Le tourisme de masse entraîne aussi une banalisation, un panurgisme qui plonge les références à une culture élitiste dans les oubliettes ou dans le mépris. L’ami de Barnabooth, le prince de Putouarey, essaie de lui faire perdre ses illusions au sujet de la haute culture. Le règne de la bêtise est en train de prendre le pas sur tout voyage imbu d’érudition: « Imagine un homme tel que Benvenuto Cellini dans la petite ville de Mme Bovary. Ne crois pas que les gens d’Yonville auraient peur de lui. Non, ils le trouveraient ridicule, avec ses amours, ses vantardises et son art : et jusqu’aux poules, tout Yonville lui donnerait la chasse25 ». Les Allemands prendront le relais des Anglais au XXe siècle comme cible du mépris anti-touristique, témoin le jugement du même Barnabooth depuis l’hôtel Carlton à Florence : « Je suis depuis bientôt quatre heures dans cette curieuse ville américaine, bâtie dans le style de la Renaissance italienne et où il y a trop d’Allemands26 ».Notons que le voyage demeure jusqu’alors l’apanage d’une caste bien spécifique, une activité réservée à une élite intellectuelle et aristocratique, cultivant l’otium, le désœuvrement, le dolce far niente, tandis que le neg-otium, le négoce était le sort de la classe active. Les congés payés (1936), en démocratisant le voyage, auront rendu une part d’otium à tout un chacun. Il n’empêche que, comme on vient de le constater, le tourisme grégaire semble avoir pris son essor bien avant son acte de naissance sociale.

Dans les nouvelles pompéiennes de Théophile Gautier, Arria Marcella (1852), et de Wilhelm Jensen, Gradiva.

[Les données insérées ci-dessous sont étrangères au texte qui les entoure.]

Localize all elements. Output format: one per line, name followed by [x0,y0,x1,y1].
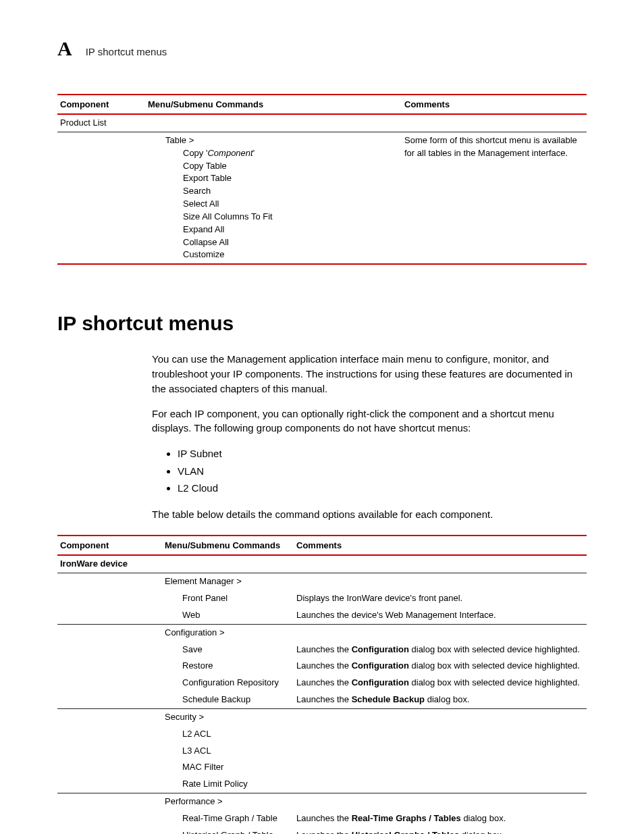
table-row: MAC Filter [57,759,587,776]
menu-item: Real-Time Graph / Table [165,812,291,825]
table-row: Element Manager > [57,573,587,590]
menu-item: Copy 'Component' [148,147,399,160]
comments-cell: Launches the Configuration dialog box wi… [294,675,587,692]
col-header-component: Component [57,536,162,555]
menu-item: Export Table [148,172,399,185]
table-product-list: Component Menu/Submenu Commands Comments… [57,94,587,265]
menu-parent: Configuration > [162,624,294,641]
menu-item: Web [165,609,291,622]
comments-cell: Launches the Configuration dialog box wi… [294,642,587,658]
menu-item: Restore [165,660,291,673]
menu-item: L3 ACL [165,745,291,758]
appendix-letter: A [57,37,72,60]
table-row: Table > Copy 'Component' Copy Table Expo… [57,132,587,263]
table-row: Security > [57,708,587,725]
list-item: VLAN [178,463,587,480]
menu-item-italic: Component [207,148,252,158]
menu-item: Search [148,185,399,198]
table-header-row: Component Menu/Submenu Commands Comments [57,95,587,114]
section-heading: IP shortcut menus [57,312,587,335]
table-row: Product List [57,114,587,132]
page-container: A IP shortcut menus Component Menu/Subme… [0,0,644,834]
list-item: IP Subnet [178,445,587,463]
col-header-component: Component [57,95,145,114]
table-row: Configuration > [57,624,587,641]
menu-parent: Element Manager > [162,573,294,590]
body-paragraph: You can use the Management application i… [152,352,587,396]
body-paragraph: The table below details the command opti… [152,507,587,522]
menu-item: Configuration Repository [165,677,291,689]
table-row: Rate Limit Policy [57,776,587,793]
table-row: Configuration Repository Launches the Co… [57,675,587,692]
menu-item: Schedule Backup [165,694,291,706]
table-row: Historical Graph / Table Launches the Hi… [57,827,587,834]
table-row: L2 ACL [57,726,587,743]
table-row: Real-Time Graph / Table Launches the Rea… [57,810,587,827]
menu-item: Select All [148,198,399,211]
table-row: Front Panel Displays the IronWare device… [57,590,587,607]
menu-item: Rate Limit Policy [165,778,291,791]
menu-cell: Table > Copy 'Component' Copy Table Expo… [145,132,402,263]
component-cell: Product List [57,114,145,132]
table-row: Performance > [57,793,587,810]
menu-item: Save [165,644,291,656]
menu-parent: Table > [148,134,399,147]
page-header: A IP shortcut menus [57,37,587,60]
menu-item: MAC Filter [165,761,291,774]
comments-cell: Launches the Real-Time Graphs / Tables d… [294,810,587,827]
menu-item: Copy Table [148,160,399,173]
body-paragraph: For each IP component, you can optionall… [152,407,587,436]
comments-cell: Launches the Historical Graphs / Tables … [294,827,587,834]
header-title: IP shortcut menus [86,46,167,57]
table-row: Schedule Backup Launches the Schedule Ba… [57,692,587,708]
comments-cell: Launches the Configuration dialog box wi… [294,658,587,675]
menu-parent: Performance > [162,793,294,810]
col-header-menu: Menu/Submenu Commands [162,536,294,555]
comments-cell: Launches the device's Web Management Int… [294,607,587,624]
comments-cell: Launches the Schedule Backup dialog box. [294,692,587,708]
comments-cell: Displays the IronWare device's front pan… [294,590,587,607]
menu-item: L2 ACL [165,728,291,741]
table-row: L3 ACL [57,743,587,760]
menu-item: Expand All [148,224,399,236]
menu-item: Size All Columns To Fit [148,211,399,224]
list-item: L2 Cloud [178,479,587,497]
table-row: Restore Launches the Configuration dialo… [57,658,587,675]
menu-item: Historical Graph / Table [165,829,291,834]
table-header-row: Component Menu/Submenu Commands Comments [57,536,587,555]
comments-cell: Some form of this shortcut menu is avail… [402,132,587,263]
menu-item: Customize [148,249,399,261]
col-header-menu: Menu/Submenu Commands [145,95,402,114]
table-ironware: Component Menu/Submenu Commands Comments… [57,535,587,834]
table-row: Web Launches the device's Web Management… [57,607,587,624]
table-row: IronWare device [57,555,587,573]
menu-item: Collapse All [148,236,399,249]
component-cell: IronWare device [57,555,162,573]
table-row: Save Launches the Configuration dialog b… [57,642,587,658]
menu-parent: Security > [162,708,294,725]
col-header-comments: Comments [402,95,587,114]
menu-item: Front Panel [165,592,291,605]
col-header-comments: Comments [294,536,587,555]
bullet-list: IP Subnet VLAN L2 Cloud [152,445,587,497]
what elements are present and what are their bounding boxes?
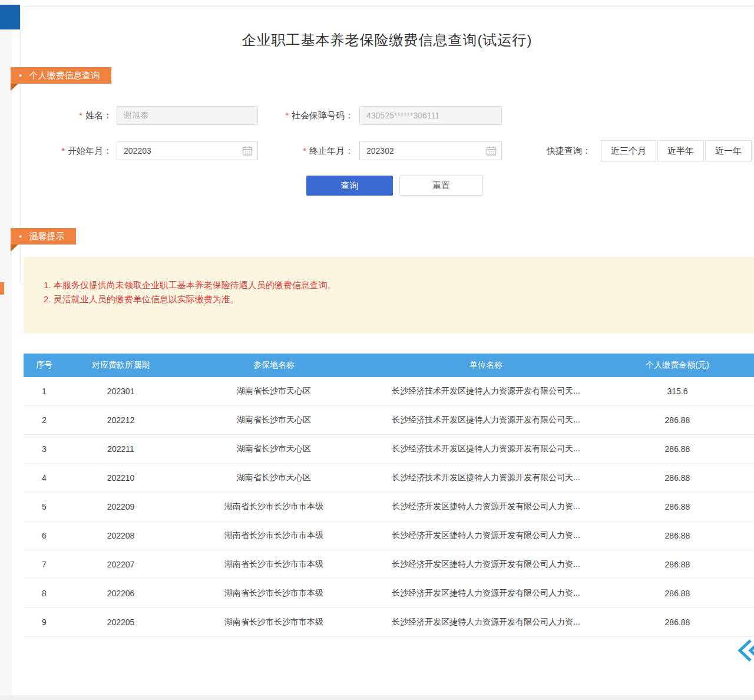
table-row: 5202209湖南省长沙市长沙市市本级长沙经济开发区捷特人力资源开发有限公司人力… — [24, 493, 754, 521]
end-month-value: 202302 — [366, 146, 486, 156]
name-field: 谢旭泰 — [117, 106, 258, 125]
notice-line: 1. 本服务仅提供尚未领取企业职工基本养老保险待遇人员的缴费信息查询。 — [44, 278, 742, 292]
table-cell: 湖南省长沙市长沙市市本级 — [177, 617, 371, 628]
table-header-cell: 参保地名称 — [177, 360, 371, 371]
quick-query-button[interactable]: 近三个月 — [601, 140, 656, 161]
table-cell: 9 — [24, 618, 65, 627]
table-cell: 湖南省长沙市长沙市市本级 — [177, 559, 371, 570]
table-cell: 202205 — [65, 618, 177, 627]
table-cell: 202210 — [65, 473, 177, 483]
quick-query-button[interactable]: 近半年 — [657, 140, 704, 161]
table-cell: 2 — [24, 415, 65, 425]
table-cell: 长沙经济开发区捷特人力资源开发有限公司人力资... — [371, 501, 601, 512]
section-badge-label: 个人缴费信息查询 — [29, 70, 100, 81]
table-row: 7202207湖南省长沙市长沙市市本级长沙经济开发区捷特人力资源开发有限公司人力… — [24, 550, 754, 579]
table-header-cell: 序号 — [24, 360, 65, 371]
table-row: 6202208湖南省长沙市长沙市市本级长沙经济开发区捷特人力资源开发有限公司人力… — [24, 521, 754, 550]
table-cell: 湖南省长沙市长沙市市本级 — [177, 588, 371, 599]
quick-query-button[interactable]: 近一年 — [705, 140, 752, 161]
table-cell: 202209 — [65, 502, 177, 511]
table-cell: 湖南省长沙市天心区 — [177, 386, 371, 397]
table-header-cell: 对应费款所属期 — [65, 360, 177, 371]
start-month-value: 202203 — [124, 146, 242, 156]
calendar-icon[interactable] — [486, 146, 497, 156]
double-left-chevron-icon[interactable] — [734, 638, 754, 663]
table-cell: 长沙经济技术开发区捷特人力资源开发有限公司天... — [371, 473, 601, 483]
required-mark: * — [79, 110, 82, 120]
bullet-icon: ● — [19, 67, 22, 84]
section-badge-label: 温馨提示 — [29, 231, 64, 242]
table-cell: 202301 — [65, 387, 177, 396]
results-table: 序号对应费款所属期参保地名称单位名称个人缴费金额(元) 1202301湖南省长沙… — [24, 354, 754, 637]
table-row: 4202210湖南省长沙市天心区长沙经济技术开发区捷特人力资源开发有限公司天..… — [24, 464, 754, 493]
table-cell: 4 — [24, 473, 65, 483]
table-cell: 长沙经济技术开发区捷特人力资源开发有限公司天... — [371, 415, 601, 425]
table-cell: 湖南省长沙市长沙市市本级 — [177, 530, 371, 541]
table-cell: 286.88 — [601, 589, 754, 598]
section-badge-personal-payment-query: ● 个人缴费信息查询 — [11, 67, 111, 84]
table-cell: 286.88 — [601, 473, 754, 483]
table-cell: 202211 — [65, 444, 177, 454]
name-label: *姓名： — [41, 110, 112, 121]
table-cell: 202208 — [65, 531, 177, 540]
ssn-field: 430525******306111 — [359, 106, 502, 125]
table-header-cell: 单位名称 — [371, 360, 601, 371]
quick-query-group: 近三个月近半年近一年 — [601, 140, 752, 161]
table-header-row: 序号对应费款所属期参保地名称单位名称个人缴费金额(元) — [24, 354, 754, 377]
page-bottom-strip — [0, 695, 754, 700]
table-cell: 长沙经济开发区捷特人力资源开发有限公司人力资... — [371, 588, 601, 599]
table-cell: 长沙经济技术开发区捷特人力资源开发有限公司天... — [371, 386, 601, 397]
table-cell: 286.88 — [601, 560, 754, 569]
table-row: 8202206湖南省长沙市长沙市市本级长沙经济开发区捷特人力资源开发有限公司人力… — [24, 579, 754, 608]
table-row: 2202212湖南省长沙市天心区长沙经济技术开发区捷特人力资源开发有限公司天..… — [24, 406, 754, 435]
table-cell: 3 — [24, 444, 65, 454]
table-row: 3202211湖南省长沙市天心区长沙经济技术开发区捷特人力资源开发有限公司天..… — [24, 435, 754, 464]
table-cell: 202212 — [65, 415, 177, 425]
name-value: 谢旭泰 — [124, 110, 253, 121]
table-cell: 湖南省长沙市天心区 — [177, 415, 371, 425]
table-cell: 315.6 — [601, 387, 754, 396]
table-cell: 286.88 — [601, 618, 754, 627]
ssn-value: 430525******306111 — [366, 111, 497, 120]
table-cell: 202207 — [65, 560, 177, 569]
required-mark: * — [61, 146, 65, 156]
table-cell: 湖南省长沙市天心区 — [177, 473, 371, 483]
required-mark: * — [303, 146, 306, 156]
table-cell: 湖南省长沙市天心区 — [177, 444, 371, 454]
start-month-label: *开始年月： — [41, 146, 112, 157]
left-edge-ribbon — [0, 282, 4, 295]
notice-line: 2. 灵活就业人员的缴费单位信息以实际缴费为准。 — [44, 292, 742, 306]
table-cell: 湖南省长沙市长沙市市本级 — [177, 501, 371, 512]
calendar-icon[interactable] — [242, 146, 253, 156]
table-cell: 5 — [24, 502, 65, 511]
table-cell: 286.88 — [601, 502, 754, 511]
table-cell: 长沙经济技术开发区捷特人力资源开发有限公司天... — [371, 444, 601, 454]
table-cell: 8 — [24, 589, 65, 598]
section-badge-tips: ● 温馨提示 — [11, 228, 76, 245]
ribbon-fold — [11, 84, 18, 91]
reset-button[interactable]: 重置 — [399, 176, 483, 196]
ribbon-fold — [11, 245, 18, 252]
sidebar-corner-block — [0, 5, 20, 29]
left-page-strip — [0, 0, 12, 700]
table-cell: 7 — [24, 560, 65, 569]
table-cell: 1 — [24, 387, 65, 396]
table-cell: 286.88 — [601, 415, 754, 425]
table-row: 1202301湖南省长沙市天心区长沙经济技术开发区捷特人力资源开发有限公司天..… — [24, 377, 754, 406]
table-cell: 6 — [24, 531, 65, 540]
required-mark: * — [285, 110, 289, 120]
notice-box: 1. 本服务仅提供尚未领取企业职工基本养老保险待遇人员的缴费信息查询。2. 灵活… — [24, 257, 754, 334]
ssn-label: *社会保障号码： — [268, 110, 353, 121]
table-row: 9202205湖南省长沙市长沙市市本级长沙经济开发区捷特人力资源开发有限公司人力… — [24, 608, 754, 637]
table-header-cell: 个人缴费金额(元) — [601, 360, 754, 371]
table-body: 1202301湖南省长沙市天心区长沙经济技术开发区捷特人力资源开发有限公司天..… — [24, 377, 754, 637]
page-title: 企业职工基本养老保险缴费信息查询(试运行) — [20, 31, 754, 49]
quick-query-label: 快捷查询： — [547, 146, 591, 157]
table-cell: 长沙经济开发区捷特人力资源开发有限公司人力资... — [371, 559, 601, 570]
table-cell: 286.88 — [601, 444, 754, 454]
end-month-field[interactable]: 202302 — [359, 141, 502, 160]
start-month-field[interactable]: 202203 — [117, 141, 258, 160]
query-button[interactable]: 查询 — [306, 176, 393, 196]
table-cell: 286.88 — [601, 531, 754, 540]
table-cell: 长沙经济开发区捷特人力资源开发有限公司人力资... — [371, 617, 601, 628]
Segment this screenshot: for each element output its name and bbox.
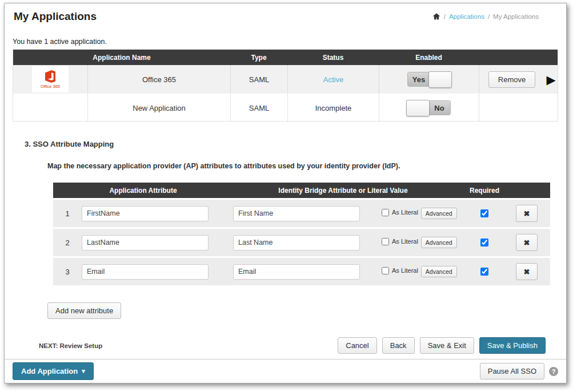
- remove-button[interactable]: Remove: [488, 71, 535, 88]
- required-checkbox[interactable]: [480, 268, 488, 276]
- application-status: Incomplete: [287, 95, 379, 121]
- delete-attribute-button[interactable]: ✖: [516, 234, 538, 251]
- application-attribute-input[interactable]: [82, 264, 209, 280]
- identity-bridge-attribute-input[interactable]: [233, 235, 360, 250]
- breadcrumb-link-applications[interactable]: Applications: [449, 13, 484, 20]
- row-number: 2: [53, 239, 82, 247]
- breadcrumb-current: My Applications: [493, 13, 539, 20]
- application-window: My Applications / Applications / My Appl…: [4, 3, 567, 383]
- breadcrumb-separator: /: [444, 13, 446, 20]
- pause-all-sso-button[interactable]: Pause All SSO: [480, 363, 544, 379]
- as-literal-label: As Literal: [392, 267, 418, 274]
- enabled-cell: No: [379, 95, 479, 121]
- advanced-button[interactable]: Advanced: [421, 266, 457, 277]
- row-number: 1: [53, 209, 82, 218]
- office-365-logo: Office 365: [32, 66, 69, 92]
- delete-attribute-button[interactable]: ✖: [516, 205, 538, 222]
- application-type: SAML: [230, 95, 287, 121]
- page-header: My Applications / Applications / My Appl…: [5, 3, 566, 23]
- application-name: New Application: [87, 95, 230, 121]
- add-new-attribute-button[interactable]: Add new attribute: [47, 302, 121, 319]
- application-row-office-365: Office 365 Office 365 SAML Active Yes Re…: [13, 65, 558, 95]
- breadcrumb: / Applications / My Applications: [432, 13, 539, 21]
- application-row-new-application: New Application SAML Incomplete No: [13, 95, 558, 121]
- application-logo-cell: [13, 95, 87, 121]
- row-number: 3: [53, 268, 82, 276]
- column-header-type: Type: [230, 54, 287, 62]
- delete-attribute-button[interactable]: ✖: [516, 263, 538, 280]
- toggle-state-label: Yes: [408, 72, 430, 86]
- column-header-enabled: Enabled: [379, 54, 479, 62]
- toggle-handle[interactable]: [406, 100, 430, 116]
- expand-arrow-icon[interactable]: ▶: [546, 74, 555, 86]
- application-type: SAML: [230, 65, 287, 94]
- footer-bar: Add Application ▾ Pause All SSO ?: [5, 359, 566, 383]
- home-icon[interactable]: [432, 13, 440, 21]
- as-literal-checkbox[interactable]: [382, 209, 389, 216]
- save-publish-button[interactable]: Save & Publish: [479, 337, 546, 354]
- enabled-cell: Yes: [379, 65, 479, 94]
- attribute-mapping-table: Application Attribute Identity Bridge At…: [53, 183, 550, 285]
- applications-table-header: Application Name Type Status Enabled: [13, 50, 558, 65]
- required-checkbox[interactable]: [480, 239, 488, 246]
- required-checkbox[interactable]: [480, 209, 488, 217]
- as-literal-label: As Literal: [392, 209, 418, 216]
- column-header-identity-bridge-attribute: Identity Bridge Attribute or Literal Val…: [233, 187, 453, 195]
- add-application-label: Add Application: [21, 367, 78, 375]
- as-literal-label: As Literal: [392, 238, 418, 245]
- enabled-toggle[interactable]: No: [407, 100, 451, 115]
- identity-bridge-attribute-input[interactable]: [233, 206, 360, 221]
- expand-cell: [544, 95, 558, 121]
- expand-cell: ▶: [544, 65, 558, 94]
- toggle-handle[interactable]: [428, 71, 452, 88]
- column-header-status: Status: [287, 54, 379, 62]
- sso-instruction: Map the necessary application provider (…: [47, 162, 566, 170]
- advanced-button[interactable]: Advanced: [421, 237, 457, 248]
- save-exit-button[interactable]: Save & Exit: [420, 337, 474, 354]
- chevron-down-icon: ▾: [82, 368, 85, 374]
- sso-section-heading: 3. SSO Attribute Mapping: [25, 140, 566, 148]
- application-attribute-input[interactable]: [82, 206, 209, 221]
- application-attribute-input[interactable]: [82, 235, 209, 250]
- active-application-note: You have 1 active application.: [13, 38, 566, 46]
- next-step-label: NEXT: Review Setup: [39, 342, 102, 349]
- mapping-row: 2 As Literal Advanced ✖: [53, 229, 550, 256]
- cancel-button[interactable]: Cancel: [338, 337, 376, 354]
- column-header-required: Required: [453, 187, 516, 195]
- advanced-button[interactable]: Advanced: [421, 208, 457, 219]
- add-application-button[interactable]: Add Application ▾: [13, 362, 94, 380]
- identity-bridge-attribute-input[interactable]: [233, 264, 360, 280]
- mapping-row: 1 As Literal Advanced ✖: [53, 200, 550, 227]
- breadcrumb-separator: /: [488, 13, 490, 20]
- applications-table: Application Name Type Status Enabled Off…: [13, 49, 558, 122]
- office-365-caption: Office 365: [41, 84, 60, 89]
- column-header-application-attribute: Application Attribute: [53, 187, 233, 195]
- as-literal-checkbox[interactable]: [382, 267, 389, 274]
- remove-cell: Remove: [479, 65, 544, 94]
- application-status: Active: [287, 65, 379, 94]
- enabled-toggle[interactable]: Yes: [407, 72, 451, 87]
- application-logo-cell: Office 365: [13, 65, 87, 94]
- mapping-table-header: Application Attribute Identity Bridge At…: [53, 183, 550, 198]
- as-literal-checkbox[interactable]: [382, 238, 389, 245]
- toggle-state-label: No: [428, 101, 450, 115]
- application-name: Office 365: [87, 65, 230, 94]
- help-icon[interactable]: ?: [549, 367, 558, 376]
- wizard-actions-row: NEXT: Review Setup Cancel Back Save & Ex…: [39, 337, 546, 354]
- remove-cell: [479, 95, 544, 121]
- mapping-row: 3 As Literal Advanced ✖: [53, 258, 550, 285]
- back-button[interactable]: Back: [382, 337, 415, 354]
- office-365-icon: [43, 70, 57, 83]
- column-header-application-name: Application Name: [13, 54, 230, 62]
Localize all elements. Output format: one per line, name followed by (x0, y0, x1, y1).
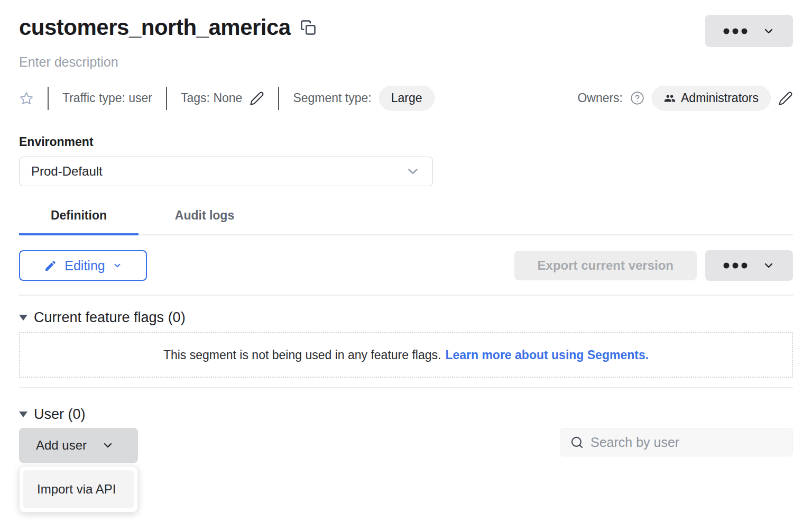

Fantaisie pompéienne (1903), tant les touristes que les guides sont dépréciés parce qu’ils annihilent le rêve, l’imaginaire du voyage. Chez Gautier l’on voit le cicérone ânonner sa leçon ou le patron de l’osteria vanter les croûtes qui décorent son local. Les convives qui « n’appartenaient pas au genre mystifiable des philistins et des bourgeois27 » ont tôt fait de le remettre en place : « Hôte vénérable, dit Fabio, ne déployez pas votre éloquence en pure perte. Nous ne sommes pas des Anglais, et nous préférons les jeunes filles aux vieilles toiles28 ». Or, l’hôte, agissant dans une perspective commerciale target-oriented (comme l’on dit en théorie de la traduction, c’est-à-dire veillant à la compréhension optimale du destinataire-cible) loue maintenant sa cave en reléguant les spécialités locales à la fin d’une litanie œnologique globalisante : « château-Margaux, grand-Laffitte retour des Indes, sillery de Moët, hochmeyer, scarlat-wine, porto et porter, ale et gingerbeer, lacryma-christi blanc et rouge, capri et falerne29 ». Or, nos camarades avertis auraient apprécié un abord source-oriented (qui essaie de préserver la complexité du pays-source au risque d’affecter la communication).Dans la nouvelle de Jensen, ce sont les jeunes couples allemands en voyage de noces rivés à leur Baedeker, qui remportent la palme de la sottise et sont la risée du narrateur archéologue, ou encore les Anglais et les Américains « venus pour obéir aux devoirs du touriste30 » avec « leurs voix de crécelle et leurs accents nasillards31 ». Le narrateur s’en trouve fortement agacé : « pourquoi un tel couple, multiplié en cent exemplaires, envahissait-il les musées de Florence, Rome et Naples au lieu de se livrer à ses diverses occupations chez soi, en Allemagne, dans la mère patrie ?32 ».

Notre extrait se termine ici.